Mbacké Ndiaye est juriste et politologue sénégalais. Il vit à Bruxelles en Belgique.

Nous extirper du « rêve » ou, pire,  faire sombrer « le rêve sénégalais ». Tel est le défi à nous lancé par les tenants nouveaux de l’ « ethnicisme » et du radicalisme ethnique distillés en catimini au sein de notre société par des irrédentistes sectaires tel que le nébuleux « Amadou Kufa »  au Mali mais surtout par le truchement d’un pouvoir médiatique englué dans des causes et des combats de caractères partisans ou sectaires.

Par Mbacké Ndiaye*

Le risque, à termes, c’est l’anéantissement de Prés de 50 ans de sacrifices et d’efforts conjugués, de la part de VALEUREUX hommes et de femmes Déterminés à faire triompher dans nos Sociétés anciennes le concept moderne d’Etat nation.

« Sénégaal, benn bopp’la ; kenn meunu ko xarr nyaar. »  (Le Sénégal est indivisible).  Ce rêve est aujourd’hui de plus en plus sérieusement menacé.

Cette réflexion est celle d’un esprit QUI SE VEUT libre et patriotique.
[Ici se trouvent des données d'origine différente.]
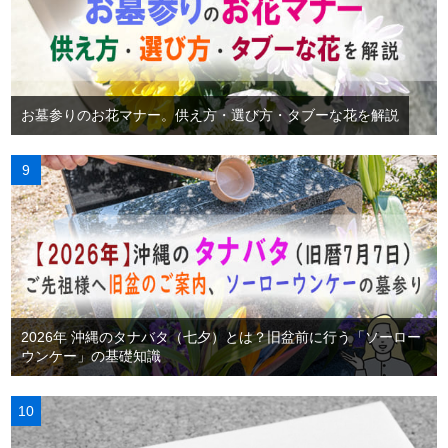
お墓参りのお花マナー。供え方・選び方・タブーな花を解説
2026年 沖縄のタナバタ（七夕）とは？旧盆前に行う「ソーロー
ウンケー」の基礎知識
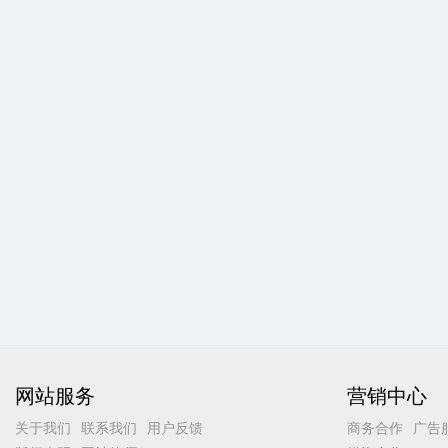
网站服务
营销中心
关于我们
联系我们
用户反馈
商务合作
广告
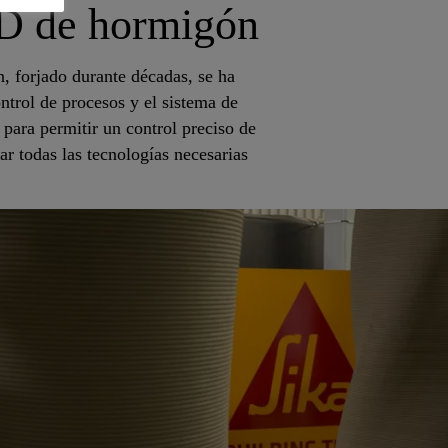
3D de hormigón
n, forjado durante décadas, se ha
ntrol de procesos y el sistema de
para permitir un control preciso de
r todas las tecnologías necesarias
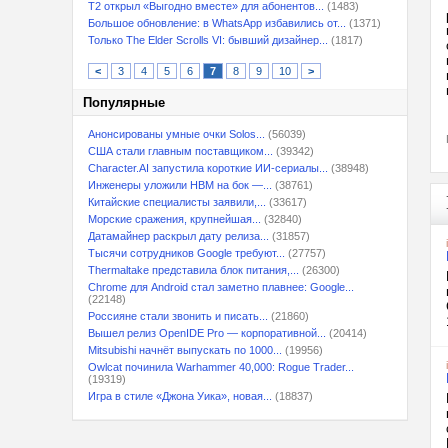
T2 открыл «Выгодно вместе» для абонентов...
(1483)
Большое обновление: в WhatsApp избавились от...
(1371)
Только The Elder Scrolls VI: бывший дизайнер...
(1817)
<
3
4
5
6
7
8
9
10
>
Популярные
Анонсированы умные очки Solos...
(56039)
США стали главным поставщиком...
(39342)
Character.AI запустила короткие ИИ-сериалы...
(38948)
Инженеры уложили HBM на бок —...
(38761)
Китайские специалисты заявили,...
(33617)
Морские сражения, крупнейшая...
(32840)
Датамайнер раскрыл дату релиза...
(31857)
Тысячи сотрудников Google требуют...
(27757)
Thermaltake представила блок питания,...
(26300)
Chrome для Android стал заметно плавнее: Google...
(22148)
Россияне стали звонить и писать...
(21860)
Вышел релиз OpenIDE Pro — корпоративной...
(20414)
Mitsubishi начнёт выпускать по 1000...
(19956)
Owlcat починила Warhammer 40,000: Rogue Trader...
(19319)
Игра в стиле «Джона Уика», новая...
(18837)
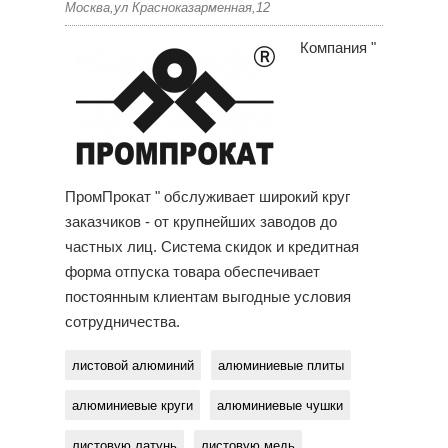
Москва,ул Красноказарменная,12
Компания "
ПромПрокат " обслуживает широкий круг
заказчиков - от крупнейших заводов до
частных лиц. Система скидок и кредитная
форма отпуска товара обеспечивает
постоянным клиентам выгодные условия
сотрудничества.
листовой алюминий
алюминиевые плиты
алюминиевые круги
алюминиевые чушки
листовую латунь
листовую медь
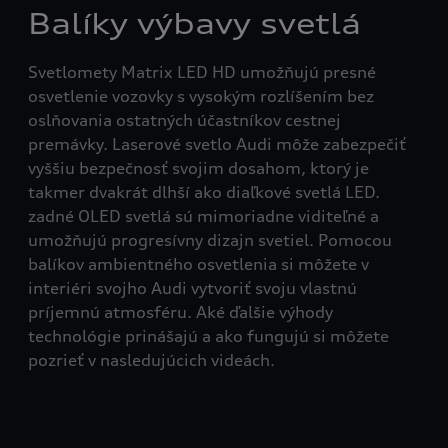
Balíky výbavy svetlá
Svetlomety Matrix LED HD umožňujú presné
osvetlenie vozovky s vysokým rozlíšením bez
oslňovania ostatných účastníkov cestnej
premávky. Laserové svetlo Audi môže zabezpečiť
vyššiu bezpečnosť svojim dosahom, ktorý je
takmer dvakrát dlhší ako diaľkové svetlá LED.
zadné OLED svetlá sú mimoriadne viditeľné a
umožňujú progresívny dizajn svetiel. Pomocou
balíkov ambientného osvetlenia si môžete v
interiéri svojho Audi vytvoriť svoju vlastnú
príjemnú atmosféru. Aké ďalšie výhody
technológie prinášajú a ako fungujú si môžete
pozrieť v nasledujúcich videách.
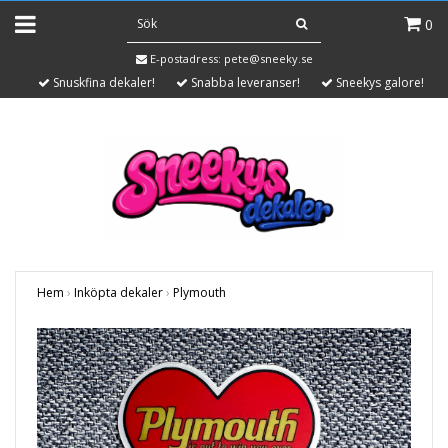
0
E-postadress:
pete@sneeky.se
Snuskfina dekaler!
Snabba leveranser!
Sneekys galore!
Hem
›
Inköpta dekaler
›
Plymouth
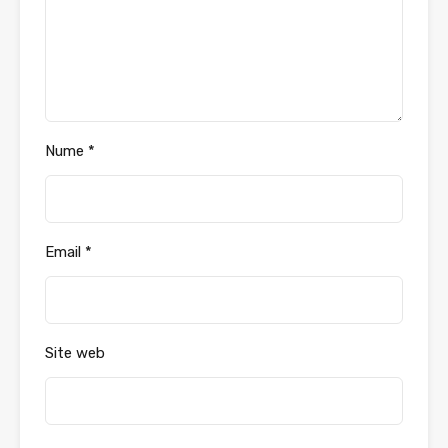
Nume
*
Email
*
Site web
Elle vise à attirer l’attention sur le NOUVEAU péril  rampant qui assaille les fondements de notre société Sénégalaise ainsi que le socle de valeur qui constitue le soubassement de notre commune volonté de vivre en commun. LES VERTUS CARDINALES QUI ONT contribué à fabriquer LONGUEMENT ET PATIEMMENT notre spécificité culturelle, plus exactement, notre identité culturelle nationale sont à présent MENACEES  par  L’ETHNICISATION LANCINANTE DE L’ESPACE POLITIQUE NATIONAL. Ce sera l’objet de NOTRE réflexion.

   « ETHNICISME » POLITIQUE, échec et mat 

GENN A SIIW NIEUP (eup bayré) TAX’UL NGE GENN KENN dixit Wolof njaay (« devenir célèbre ne signifie pas être meilleur que les autres. », proverbe wolof)

Si l’aspiration à l’existence culturelle est une chose défendable par ce qu’elle nous parait très légitime, autre chose est la volonté de puissance et d’hégémonie d’un groupe donné qui aspirerait à faire triompher égoïstement ses intérêts claniques par un détournement du Pouvoir Politique à eux temporairement confié par le peuple dans le but précis de servir les intérêts de la communauté nationale dans son ensemble.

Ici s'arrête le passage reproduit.